Re: Safe enumerations for codesets
Marc Nieper-WiÃkirchen 14 Dec 2022 11:29 UTC
Am Mi., 14. Dez. 2022 um 10:05 Uhr schrieb Lassi Kortela <xxxxxx@lassi.io>:
>
> > The disadvantage of this approach is that you bind many identifiers in
> > your namespace.
>
> Matter of taste. It's unlikely that people need uppercase C identifiers
> for some other purpose. In any case, one can also do:
>
> (define errno/ENOENT 'ENOENT)
To make the language plus SRFI extensions more coherent, IMO, it makes
sense to use what's already there and standardized instead of
inventing a poor man's version of namespacing.
> ...
>
> > For a better approach (which should be promoted instead), see
> > `define-enumeration' in R6RS and SRFI 209.
>
> It's a bit unwieldy:
>
> > (define-enumeration <errno>
> (EPERM
> ENOENT
> ESRCH
> EINTR
> EIO
> ENXIO
> E2BIG
> ENOEXEC
> EBADF
> ECHILD
> EDEADLK
> ENOMEM
> EACCES
> EFAULT)
> errno)
> > (errno ENOENT)
> #<enum-set>
> > (enum-set->list (errno ENOENT))
> (ENOENT)
You don´t write (define-enumeration <errno> ...) but
(define-enumaration errno (EPERM ...) errno-set).
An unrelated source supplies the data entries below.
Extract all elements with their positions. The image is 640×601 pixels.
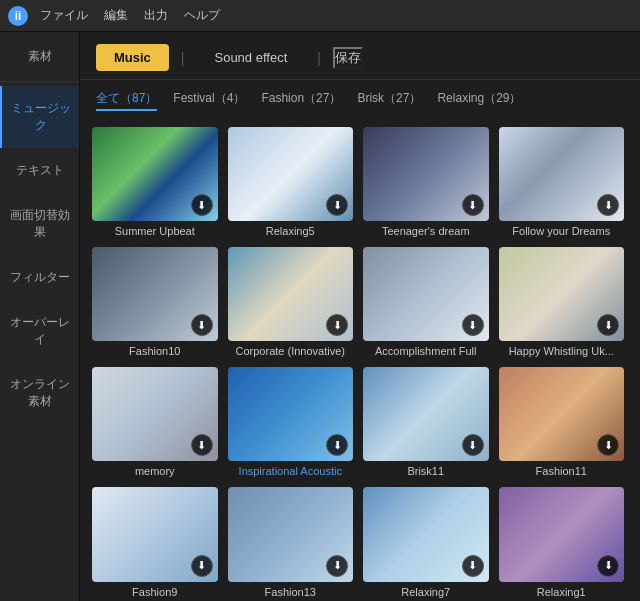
thumb-0: ⬇: [92, 127, 218, 221]
app-logo: ii: [8, 6, 28, 26]
titlebar: ii ファイル編集出力ヘルプ: [0, 0, 640, 32]
tab-divider-2: |: [317, 50, 321, 66]
thumb-11: ⬇: [499, 367, 625, 461]
download-button-14[interactable]: ⬇: [462, 555, 484, 577]
grid-label-7: Happy Whistling Uk...: [499, 345, 625, 357]
thumb-7: ⬇: [499, 247, 625, 341]
tab-music[interactable]: Music: [96, 44, 169, 71]
grid-label-13: Fashion13: [228, 586, 354, 598]
download-button-6[interactable]: ⬇: [462, 314, 484, 336]
filter-bar: 全て（87）Festival（4）Fashion（27）Brisk（27）Rel…: [80, 80, 640, 119]
grid-item-5[interactable]: ⬇Corporate (Innovative): [228, 247, 354, 357]
download-button-7[interactable]: ⬇: [597, 314, 619, 336]
grid-item-13[interactable]: ⬇Fashion13: [228, 487, 354, 597]
music-grid: ⬇Summer Upbeat⬇Relaxing5⬇Teenager's drea…: [92, 127, 624, 601]
main-layout: 素材 ミュージックテキスト画面切替効果フィルターオーバーレイオンライン素材 Mu…: [0, 32, 640, 601]
menu-item-ファイル[interactable]: ファイル: [40, 7, 88, 24]
grid-label-14: Relaxing7: [363, 586, 489, 598]
tab-bar: Music | Sound effect | 保存: [80, 32, 640, 80]
download-button-13[interactable]: ⬇: [326, 555, 348, 577]
grid-item-9[interactable]: ⬇Inspirational Acoustic: [228, 367, 354, 477]
thumb-13: ⬇: [228, 487, 354, 581]
grid-item-11[interactable]: ⬇Fashion11: [499, 367, 625, 477]
tab-save[interactable]: 保存: [333, 47, 363, 69]
menu-item-出力[interactable]: 出力: [144, 7, 168, 24]
grid-item-3[interactable]: ⬇Follow your Dreams: [499, 127, 625, 237]
download-button-5[interactable]: ⬇: [326, 314, 348, 336]
grid-label-5: Corporate (Innovative): [228, 345, 354, 357]
download-button-9[interactable]: ⬇: [326, 434, 348, 456]
grid-label-0: Summer Upbeat: [92, 225, 218, 237]
download-button-11[interactable]: ⬇: [597, 434, 619, 456]
sidebar-item-4[interactable]: オーバーレイ: [0, 300, 79, 362]
download-button-4[interactable]: ⬇: [191, 314, 213, 336]
menu-bar: ファイル編集出力ヘルプ: [40, 7, 220, 24]
grid-item-6[interactable]: ⬇Accomplishment Full: [363, 247, 489, 357]
grid-item-15[interactable]: ⬇Relaxing1: [499, 487, 625, 597]
thumb-6: ⬇: [363, 247, 489, 341]
sidebar-item-0[interactable]: ミュージック: [0, 86, 79, 148]
sidebar: 素材 ミュージックテキスト画面切替効果フィルターオーバーレイオンライン素材: [0, 32, 80, 601]
sidebar-item-3[interactable]: フィルター: [0, 255, 79, 300]
download-button-3[interactable]: ⬇: [597, 194, 619, 216]
download-button-1[interactable]: ⬇: [326, 194, 348, 216]
filter-tab-4[interactable]: Relaxing（29）: [437, 88, 521, 111]
menu-item-ヘルプ[interactable]: ヘルプ: [184, 7, 220, 24]
menu-item-編集[interactable]: 編集: [104, 7, 128, 24]
grid-item-1[interactable]: ⬇Relaxing5: [228, 127, 354, 237]
download-button-0[interactable]: ⬇: [191, 194, 213, 216]
grid-label-9: Inspirational Acoustic: [228, 465, 354, 477]
grid-label-11: Fashion11: [499, 465, 625, 477]
thumb-1: ⬇: [228, 127, 354, 221]
download-button-15[interactable]: ⬇: [597, 555, 619, 577]
grid-label-2: Teenager's dream: [363, 225, 489, 237]
filter-tab-3[interactable]: Brisk（27）: [357, 88, 421, 111]
grid-item-2[interactable]: ⬇Teenager's dream: [363, 127, 489, 237]
download-button-8[interactable]: ⬇: [191, 434, 213, 456]
grid-label-6: Accomplishment Full: [363, 345, 489, 357]
grid-label-10: Brisk11: [363, 465, 489, 477]
thumb-2: ⬇: [363, 127, 489, 221]
grid-label-12: Fashion9: [92, 586, 218, 598]
grid-item-0[interactable]: ⬇Summer Upbeat: [92, 127, 218, 237]
thumb-9: ⬇: [228, 367, 354, 461]
tab-divider: |: [181, 50, 185, 66]
grid-label-1: Relaxing5: [228, 225, 354, 237]
thumb-10: ⬇: [363, 367, 489, 461]
grid-item-7[interactable]: ⬇Happy Whistling Uk...: [499, 247, 625, 357]
sidebar-item-1[interactable]: テキスト: [0, 148, 79, 193]
grid-item-10[interactable]: ⬇Brisk11: [363, 367, 489, 477]
sidebar-item-2[interactable]: 画面切替効果: [0, 193, 79, 255]
thumb-14: ⬇: [363, 487, 489, 581]
thumb-8: ⬇: [92, 367, 218, 461]
thumb-3: ⬇: [499, 127, 625, 221]
sidebar-top-label: 素材: [0, 40, 79, 82]
download-button-10[interactable]: ⬇: [462, 434, 484, 456]
tab-sound-effect[interactable]: Sound effect: [196, 44, 305, 71]
thumb-4: ⬇: [92, 247, 218, 341]
filter-tab-1[interactable]: Festival（4）: [173, 88, 245, 111]
sidebar-item-5[interactable]: オンライン素材: [0, 362, 79, 424]
grid-label-8: memory: [92, 465, 218, 477]
thumb-5: ⬇: [228, 247, 354, 341]
grid-label-3: Follow your Dreams: [499, 225, 625, 237]
grid-label-4: Fashion10: [92, 345, 218, 357]
download-button-2[interactable]: ⬇: [462, 194, 484, 216]
music-grid-container[interactable]: ⬇Summer Upbeat⬇Relaxing5⬇Teenager's drea…: [80, 119, 640, 601]
filter-tab-0[interactable]: 全て（87）: [96, 88, 157, 111]
filter-tab-2[interactable]: Fashion（27）: [261, 88, 341, 111]
download-button-12[interactable]: ⬇: [191, 555, 213, 577]
content-area: Music | Sound effect | 保存 全て（87）Festival…: [80, 32, 640, 601]
grid-label-15: Relaxing1: [499, 586, 625, 598]
thumb-12: ⬇: [92, 487, 218, 581]
grid-item-8[interactable]: ⬇memory: [92, 367, 218, 477]
thumb-15: ⬇: [499, 487, 625, 581]
grid-item-12[interactable]: ⬇Fashion9: [92, 487, 218, 597]
grid-item-4[interactable]: ⬇Fashion10: [92, 247, 218, 357]
grid-item-14[interactable]: ⬇Relaxing7: [363, 487, 489, 597]
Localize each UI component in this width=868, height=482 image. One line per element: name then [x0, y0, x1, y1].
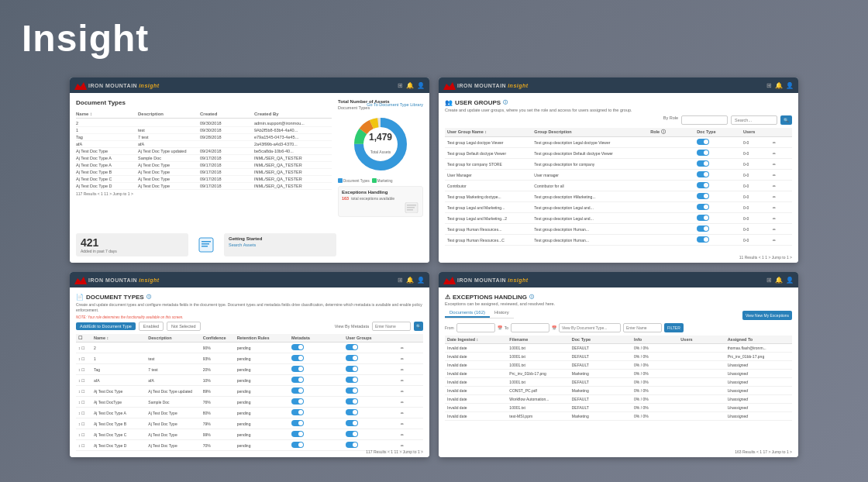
table-row: Test group Marketing doctype... Test gro…: [445, 191, 792, 202]
p4-doctype-filter[interactable]: [559, 323, 621, 332]
panels-container: IRON MOUNTAIN InSight ⊞ 🔔 👤 Document Typ…: [70, 77, 798, 457]
p4-to-label: To: [505, 325, 508, 330]
p4-title: ⚠ EXCEPTIONS HANDLING ⓘ: [445, 294, 792, 301]
p4-table-header: Date Ingested ↕ Filename Doc Type Info U…: [445, 336, 792, 344]
p3-col-ret: Retention Rules: [237, 336, 291, 340]
p4-filter-btn[interactable]: FILTER: [664, 323, 684, 332]
p1-pagination: 117 Results < 1 11 > Jump to 1 >: [76, 191, 332, 196]
table-row: Test group for company STORE Test group …: [445, 159, 792, 170]
p1-exceptions-title: Exceptions Handling: [342, 190, 419, 195]
p2-filter-label: By Role: [663, 115, 678, 125]
page-title: Insight: [22, 17, 149, 60]
table-row: afA afA 2a43f99b-a4d3-4370...: [76, 141, 332, 148]
p2-role-filter[interactable]: [681, 115, 728, 125]
bell-icon-2: 🔔: [775, 82, 783, 89]
p1-new-assets-number: 421: [81, 236, 184, 249]
p3-not-selected-btn[interactable]: Not Selected: [167, 322, 201, 331]
p1-icon-box: [195, 233, 218, 256]
p3-search-input[interactable]: [372, 322, 411, 331]
p3-pagination: 117 Results < 1 11 > Jump to 1 >: [366, 449, 423, 454]
p1-new-assets: 421 Added in past 7 days: [76, 233, 188, 256]
p2-table-header: User Group Name ↕ Group Description Role…: [445, 128, 792, 137]
p4-col-assigned: Assigned To: [728, 337, 790, 342]
p1-bottom-bar: 421 Added in past 7 days Getting Started…: [76, 233, 336, 256]
user-icon-3: 👤: [417, 277, 425, 284]
table-row: Aj Test Doc Type Aj Test Doc Type update…: [76, 148, 332, 155]
table-row: Invalid date CONST_PC.pdf Marketing 0% /…: [445, 387, 792, 395]
p1-total-assets-label: Total Number of Assets: [338, 99, 423, 104]
info-icon: ⓘ: [503, 99, 508, 106]
p3-enabled-btn[interactable]: Enabled: [139, 322, 164, 331]
p2-pagination: 11 Results < 1 1 > Jump to 1 >: [739, 255, 792, 260]
users-icon: 👥: [445, 99, 453, 106]
svg-rect-9: [199, 238, 213, 252]
p3-add-btn[interactable]: Add/Edit to Document Type: [76, 322, 136, 330]
p3-toolbar: Add/Edit to Document Type Enabled Not Se…: [76, 322, 423, 331]
p4-calendar-icon-from[interactable]: 📅: [498, 325, 502, 330]
table-row: Invalid date 10001.txt DEFAULT 0% / 0% t…: [445, 344, 792, 353]
p2-pagination-text: 11 Results < 1 1 > Jump to 1 >: [739, 255, 792, 260]
panel-header-2: IRON MOUNTAIN InSight ⊞ 🔔 👤: [439, 77, 798, 93]
insight-text-4: InSight: [508, 277, 528, 283]
p1-new-assets-label: Added in past 7 days: [81, 249, 184, 253]
panel-exceptions: IRON MOUNTAIN InSight ⊞ 🔔 👤 ⚠ EXCEPTIONS…: [439, 272, 798, 457]
panel-content-4: ⚠ EXCEPTIONS HANDLING ⓘ Exceptions can b…: [439, 287, 798, 457]
table-row: Aj Test Doc Type D Aj Test Doc Type 09/1…: [76, 183, 332, 190]
p2-search-input[interactable]: [731, 115, 777, 125]
p4-name-filter[interactable]: [623, 323, 662, 332]
p4-col-filename: Filename: [509, 337, 571, 342]
table-row: ↕ ☐ afA afA 10% pending ✏: [76, 375, 423, 386]
p1-col-name: Name ↕: [76, 112, 138, 116]
p1-gs-link[interactable]: Search Assets: [229, 243, 332, 247]
p1-col-createdby: Created By: [254, 112, 332, 116]
p1-donut-sub: Total Assets: [370, 150, 391, 154]
tab-documents[interactable]: Documents (162): [445, 308, 490, 318]
p4-col-info: Info: [634, 337, 680, 342]
p2-table-body: Test group Legal doctype Viewer Test gro…: [445, 137, 792, 246]
header-icons-4: ⊞ 🔔 👤: [766, 277, 794, 284]
p4-col-doctype: Doc Type: [572, 337, 634, 342]
p1-legend: Document Types Marketing: [338, 178, 423, 183]
table-row: ↕ ☐ Aj Test Doc Type C Aj Test Doc Type …: [76, 429, 423, 440]
p1-donut-number: 1,479: [369, 132, 392, 143]
grid-icon-2: ⊞: [766, 82, 772, 89]
insight-text-3: InSight: [139, 277, 159, 283]
user-icon-4: 👤: [786, 277, 794, 284]
p2-search-btn[interactable]: 🔍: [780, 115, 792, 125]
table-row: ↕ ☐ Aj Test Doc Type A Aj Test Doc Type …: [76, 408, 423, 418]
p3-title: 📄 DOCUMENT TYPES ⓘ: [76, 294, 423, 301]
svg-rect-6: [407, 205, 416, 206]
p1-total-assets-sub: Document Types: [338, 105, 423, 110]
table-row: Aj Test Doc Type B Aj Test Doc Type 09/1…: [76, 169, 332, 176]
p3-search-btn[interactable]: 🔍: [414, 322, 423, 331]
p3-col-name: Name ↕: [94, 336, 148, 340]
svg-rect-8: [407, 209, 413, 211]
table-row: Tag 7 test 09/28/2018 e79a1545-0473-4e45…: [76, 134, 332, 141]
bell-icon-1: 🔔: [406, 82, 414, 89]
p2-col-desc: Group Description: [534, 129, 650, 135]
table-row: ↕ ☐ Aj Test Doc Type Aj Test Doc Type up…: [76, 386, 423, 397]
info-icon-4: ⓘ: [529, 294, 534, 301]
insight-text-2: InSight: [508, 83, 528, 88]
p4-from-input[interactable]: [456, 323, 495, 332]
p4-view-new-btn[interactable]: View New My Exceptions: [742, 311, 792, 320]
tab-history[interactable]: History: [490, 308, 514, 318]
p3-desc: Create and update document types and con…: [76, 302, 423, 313]
table-row: Contributor Contributor for all 0-0 ✏: [445, 181, 792, 191]
p1-donut-label: 1,479 Total Assets: [369, 132, 392, 157]
logo-2: IRON MOUNTAIN InSight: [443, 81, 529, 90]
p4-to-input[interactable]: [511, 323, 549, 332]
table-row: Test group Default doctype Viewer Test g…: [445, 148, 792, 159]
p4-calendar-icon-to[interactable]: 📅: [552, 325, 556, 330]
p4-table-body: Invalid date 10001.txt DEFAULT 0% / 0% t…: [445, 344, 792, 421]
table-row: ↕ ☐ Tag 7 test 20% pending ✏: [76, 364, 423, 375]
table-row: 2 09/30/2018 admin.support@ironmou...: [76, 120, 332, 127]
p4-col-date: Date Ingested ↕: [447, 337, 509, 342]
p4-tabs: Documents (162) History: [445, 308, 514, 318]
doc-icon: 📄: [76, 294, 84, 301]
p3-col-desc: Description: [148, 336, 202, 340]
p1-col-desc: Description: [138, 112, 200, 116]
p1-col-created: Created: [200, 112, 254, 116]
p2-col-action: [773, 129, 790, 135]
table-row: Aj Test Doc Type C Aj Test Doc Type 09/1…: [76, 176, 332, 183]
Then (errno EPERM) => 'EPERM (with compile-time checking whether EPERM
is allowed!) and (errno-set EPERM ECHILD) actually gives an enum set,
which can be useful when checking for more than one possible error
condition; use (enum-set-member? (errno EPERM) (errno-set EACCES EBLAH
EBLUBB)) for a fast comparison (based on bitwise arithmetic in
optimized implementations).
Marc
>
> You'd have to do something like this:
> > (apply codeset-message 'errno (enum-set->list (errno ENOENT)))
>
> Would it be too much if the SRFI mandated (or recommended?) R6RS
> implementations to take single-member enum-sets in addition to symbols,
> and do an implicit enum-set->list?